Print the whole listing exactly as it appears, but skip the pictures.

+++ DATA FOR THIS TASK +++

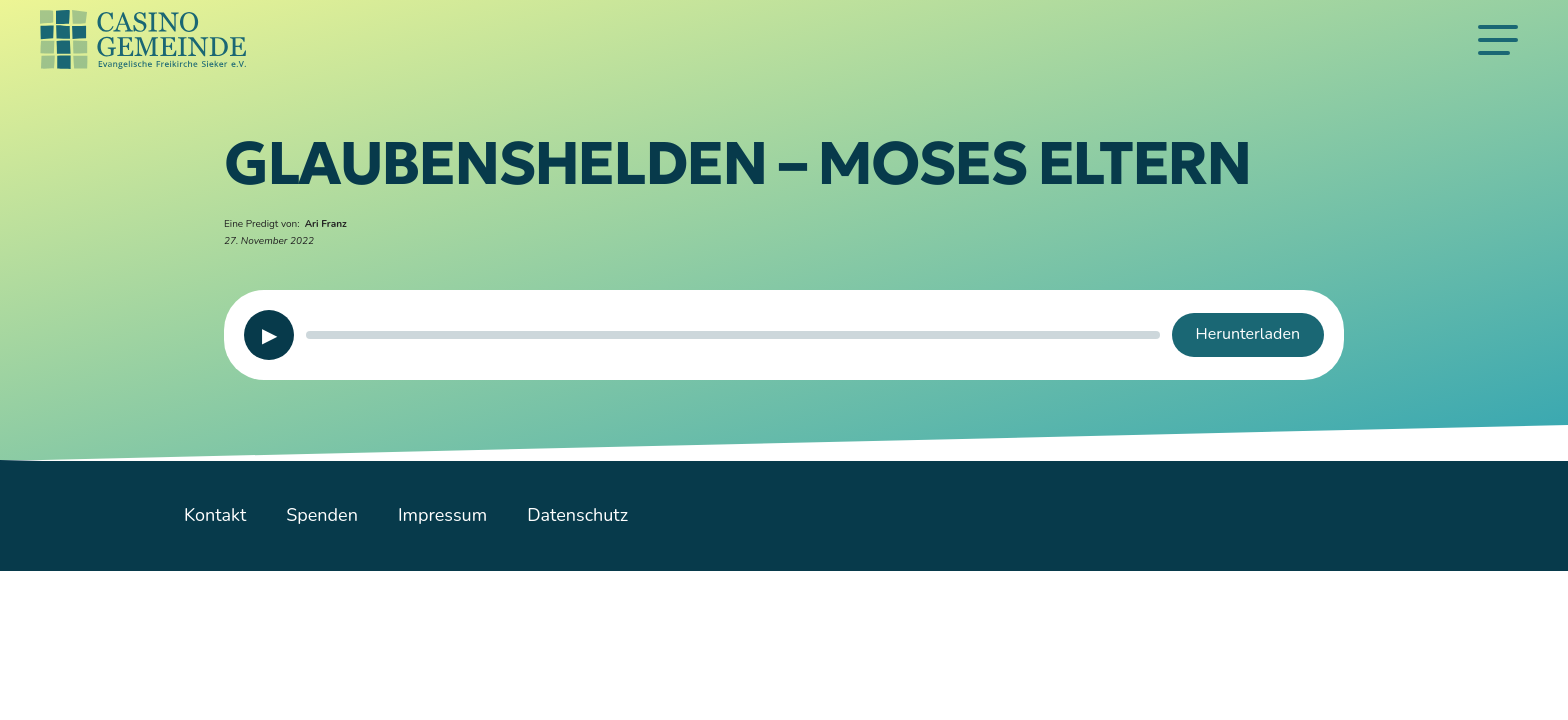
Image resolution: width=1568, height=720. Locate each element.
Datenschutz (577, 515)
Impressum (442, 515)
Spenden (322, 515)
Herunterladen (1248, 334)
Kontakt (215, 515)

+++

YOUR RESPONSE »
Image resolution: width=1568, height=720. Locate each element.
Datenschutz (577, 515)
Impressum (442, 515)
Spenden (322, 515)
Herunterladen (1248, 334)
Kontakt (215, 515)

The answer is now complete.